Independence Day celebrations in many towns and cities includes a march by members of the armed forces, schools, organisations and the public to a gathering point (field/stadium/etc) followed by a flag raising ceremony, the national anthem and saying of the national pledge. The ceremonies usually start early so that the flag raising ceremony would begin around 8 to 9 am. Small town etiquette means that the starting time is highly negotiable especially if at 8am in the morning it is pouring heavy rain. A nice touch was the organisers driving around with a loud hailer in the rain to announce the march would start around 11am.
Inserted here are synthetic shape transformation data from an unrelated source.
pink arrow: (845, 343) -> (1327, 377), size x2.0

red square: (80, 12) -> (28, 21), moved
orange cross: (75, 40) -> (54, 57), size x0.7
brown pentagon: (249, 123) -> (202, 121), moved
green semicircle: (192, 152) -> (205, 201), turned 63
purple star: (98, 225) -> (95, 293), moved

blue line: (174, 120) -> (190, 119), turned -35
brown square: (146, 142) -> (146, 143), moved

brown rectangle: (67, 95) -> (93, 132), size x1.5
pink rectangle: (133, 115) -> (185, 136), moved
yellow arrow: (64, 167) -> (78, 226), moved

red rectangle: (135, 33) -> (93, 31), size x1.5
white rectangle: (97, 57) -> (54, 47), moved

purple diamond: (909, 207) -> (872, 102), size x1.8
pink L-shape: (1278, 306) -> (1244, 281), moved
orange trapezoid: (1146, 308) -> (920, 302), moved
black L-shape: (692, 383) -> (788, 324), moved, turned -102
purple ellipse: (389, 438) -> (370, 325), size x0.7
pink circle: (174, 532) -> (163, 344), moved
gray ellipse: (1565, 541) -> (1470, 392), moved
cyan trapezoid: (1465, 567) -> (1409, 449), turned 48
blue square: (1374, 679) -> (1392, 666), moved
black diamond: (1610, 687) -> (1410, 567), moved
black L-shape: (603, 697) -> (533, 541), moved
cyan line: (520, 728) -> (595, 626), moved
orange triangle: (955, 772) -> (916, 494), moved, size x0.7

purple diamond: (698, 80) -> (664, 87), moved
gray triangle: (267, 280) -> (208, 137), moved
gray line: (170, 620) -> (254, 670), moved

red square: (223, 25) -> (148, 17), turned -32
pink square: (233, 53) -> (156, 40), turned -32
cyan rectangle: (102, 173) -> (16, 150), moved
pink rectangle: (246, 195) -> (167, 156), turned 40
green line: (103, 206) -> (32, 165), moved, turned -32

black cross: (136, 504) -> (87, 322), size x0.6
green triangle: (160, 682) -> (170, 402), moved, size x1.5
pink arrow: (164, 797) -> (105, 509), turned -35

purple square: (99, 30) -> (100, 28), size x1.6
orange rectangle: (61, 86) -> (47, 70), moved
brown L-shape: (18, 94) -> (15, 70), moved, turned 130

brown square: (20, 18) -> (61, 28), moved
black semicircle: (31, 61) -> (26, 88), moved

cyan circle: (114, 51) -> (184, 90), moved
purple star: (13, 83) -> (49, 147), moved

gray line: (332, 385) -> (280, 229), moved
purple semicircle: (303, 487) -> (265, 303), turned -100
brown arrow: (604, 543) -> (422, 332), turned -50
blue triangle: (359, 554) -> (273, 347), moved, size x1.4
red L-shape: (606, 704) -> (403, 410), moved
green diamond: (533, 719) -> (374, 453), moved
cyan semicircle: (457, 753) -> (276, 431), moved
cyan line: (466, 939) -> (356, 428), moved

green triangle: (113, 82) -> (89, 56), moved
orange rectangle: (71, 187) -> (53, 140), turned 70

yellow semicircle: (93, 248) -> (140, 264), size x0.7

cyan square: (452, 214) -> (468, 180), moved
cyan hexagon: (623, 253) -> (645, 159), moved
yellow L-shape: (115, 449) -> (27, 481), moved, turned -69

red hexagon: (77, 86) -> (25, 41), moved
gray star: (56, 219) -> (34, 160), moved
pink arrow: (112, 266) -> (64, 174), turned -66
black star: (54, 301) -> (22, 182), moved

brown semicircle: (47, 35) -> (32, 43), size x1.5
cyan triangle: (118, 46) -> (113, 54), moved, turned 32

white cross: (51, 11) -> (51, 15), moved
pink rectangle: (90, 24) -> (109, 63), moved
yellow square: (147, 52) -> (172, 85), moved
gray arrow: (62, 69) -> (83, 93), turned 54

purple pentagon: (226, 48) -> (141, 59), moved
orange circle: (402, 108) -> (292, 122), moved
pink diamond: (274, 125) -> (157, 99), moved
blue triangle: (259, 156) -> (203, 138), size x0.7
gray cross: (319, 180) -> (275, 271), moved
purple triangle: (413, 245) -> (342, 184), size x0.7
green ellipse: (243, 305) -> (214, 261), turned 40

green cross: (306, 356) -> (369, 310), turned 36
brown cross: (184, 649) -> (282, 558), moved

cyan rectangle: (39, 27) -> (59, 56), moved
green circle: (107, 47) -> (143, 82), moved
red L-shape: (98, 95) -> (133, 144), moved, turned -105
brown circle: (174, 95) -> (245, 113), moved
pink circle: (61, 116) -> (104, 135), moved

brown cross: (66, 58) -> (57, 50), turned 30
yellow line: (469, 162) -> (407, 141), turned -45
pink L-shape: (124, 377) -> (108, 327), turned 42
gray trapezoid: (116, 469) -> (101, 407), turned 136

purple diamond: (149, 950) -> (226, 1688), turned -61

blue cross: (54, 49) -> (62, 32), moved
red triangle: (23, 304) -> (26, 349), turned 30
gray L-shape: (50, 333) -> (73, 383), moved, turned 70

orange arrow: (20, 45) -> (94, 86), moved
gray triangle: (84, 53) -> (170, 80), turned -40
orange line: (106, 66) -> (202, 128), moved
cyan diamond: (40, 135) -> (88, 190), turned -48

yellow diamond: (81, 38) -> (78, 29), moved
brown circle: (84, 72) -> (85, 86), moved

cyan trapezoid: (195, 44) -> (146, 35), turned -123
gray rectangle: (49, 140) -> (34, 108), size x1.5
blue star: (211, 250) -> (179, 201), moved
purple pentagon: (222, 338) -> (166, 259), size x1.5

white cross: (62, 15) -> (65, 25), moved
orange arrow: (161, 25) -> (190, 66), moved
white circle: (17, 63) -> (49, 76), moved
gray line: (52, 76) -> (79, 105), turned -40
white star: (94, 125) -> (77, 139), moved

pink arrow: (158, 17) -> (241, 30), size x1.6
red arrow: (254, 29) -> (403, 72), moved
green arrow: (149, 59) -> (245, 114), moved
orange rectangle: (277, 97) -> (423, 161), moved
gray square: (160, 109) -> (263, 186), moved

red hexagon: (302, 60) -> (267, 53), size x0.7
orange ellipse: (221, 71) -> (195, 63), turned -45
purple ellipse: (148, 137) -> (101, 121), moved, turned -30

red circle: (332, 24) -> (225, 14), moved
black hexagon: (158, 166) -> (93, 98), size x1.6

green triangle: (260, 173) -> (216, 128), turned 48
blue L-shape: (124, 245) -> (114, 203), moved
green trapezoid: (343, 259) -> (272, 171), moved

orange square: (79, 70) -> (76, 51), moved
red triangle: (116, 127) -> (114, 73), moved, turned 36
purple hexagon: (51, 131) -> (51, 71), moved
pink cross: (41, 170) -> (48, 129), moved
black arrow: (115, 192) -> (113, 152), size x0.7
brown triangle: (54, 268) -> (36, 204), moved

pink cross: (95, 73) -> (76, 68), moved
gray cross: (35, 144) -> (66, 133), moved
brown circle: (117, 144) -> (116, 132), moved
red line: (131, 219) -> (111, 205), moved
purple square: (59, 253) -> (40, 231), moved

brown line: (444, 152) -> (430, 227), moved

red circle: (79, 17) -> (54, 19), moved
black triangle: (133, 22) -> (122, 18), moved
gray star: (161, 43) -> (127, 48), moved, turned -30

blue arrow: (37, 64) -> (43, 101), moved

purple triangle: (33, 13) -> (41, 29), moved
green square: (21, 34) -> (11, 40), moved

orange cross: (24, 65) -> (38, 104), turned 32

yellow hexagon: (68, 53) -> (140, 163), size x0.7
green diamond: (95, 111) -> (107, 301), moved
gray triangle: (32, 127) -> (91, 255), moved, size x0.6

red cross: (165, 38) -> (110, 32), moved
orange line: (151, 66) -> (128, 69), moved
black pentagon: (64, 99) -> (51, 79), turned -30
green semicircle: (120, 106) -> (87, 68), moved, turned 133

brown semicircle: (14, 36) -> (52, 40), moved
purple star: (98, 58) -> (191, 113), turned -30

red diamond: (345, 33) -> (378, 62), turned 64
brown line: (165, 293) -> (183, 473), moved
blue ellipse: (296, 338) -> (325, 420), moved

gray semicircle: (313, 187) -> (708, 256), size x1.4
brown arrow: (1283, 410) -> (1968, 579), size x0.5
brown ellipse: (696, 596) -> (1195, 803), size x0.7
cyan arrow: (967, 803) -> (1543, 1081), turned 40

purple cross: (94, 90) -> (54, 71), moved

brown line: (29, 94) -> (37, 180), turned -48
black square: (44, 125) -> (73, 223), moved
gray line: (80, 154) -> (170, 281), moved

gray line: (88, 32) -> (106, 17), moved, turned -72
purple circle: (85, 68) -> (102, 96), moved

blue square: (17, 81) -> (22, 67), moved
Before the march started, I decided to take a stroll around the town with relations (kitted out in Independence and nationalism related attire of course) and random people walking on the beach and the streets stopped to smile and wish me Happy Independence day. I think a small town allows for people to be relaxed enough to share their joy with strangers at such an occasion which may be lost in a much more populous area. One thing that is the same as most larger centres though is that when you walk into most shops, the employees are dressed either in national colours or traditional outfits for the day.

After a quick spin around town, we headed back to a section of the beach where school children lined up, all dressed in full uniforms with their banners all waiting for the march to start. I spent the time taking random photos of each school and the others who were there. Sometimes people ask why I take photos of events, whether it is for a memory and I say it is. I want to have some record of public events that later down the track someone else can look at and know what Papua New Guinea for the average person was like in 2012. I look back at old photos on file about past Independence day celebrations and the best ones that speak volumes about the occasion were taken from the average individuals camera. Granted the photographs taken by professionals are a great account of the events , but my favourite photos are still of random individuals smiling, waving the national flag. The joy in their eyes speaks volumes.
Marchers lined along the beach

Vanimo Primary School Banner

Holy Cross Primary School
Marchers lined along the beach

Armed forces leading the march
Dapu Primary School Banner
Don Bosco Secondary School

Flag raising ceremony

I ended the day sitting on a deck chair on a best friend's balcony full of good food and wine, listening to sounds of rapturous singing in the distance and the waves breaking, reminiscing about the past year for the nation, about new beginnings and being entirely happy. I also thought about how, eventhough the parental units were in another city, I was happy to be surrounded by friends who shared this pride I have for my nation. This year the Jewish new year (Rosh Hashanah) also fell on the night of Independence day, a double blessing in my books. So Happy Independence day Papua New Guinea and L'shanah tovah!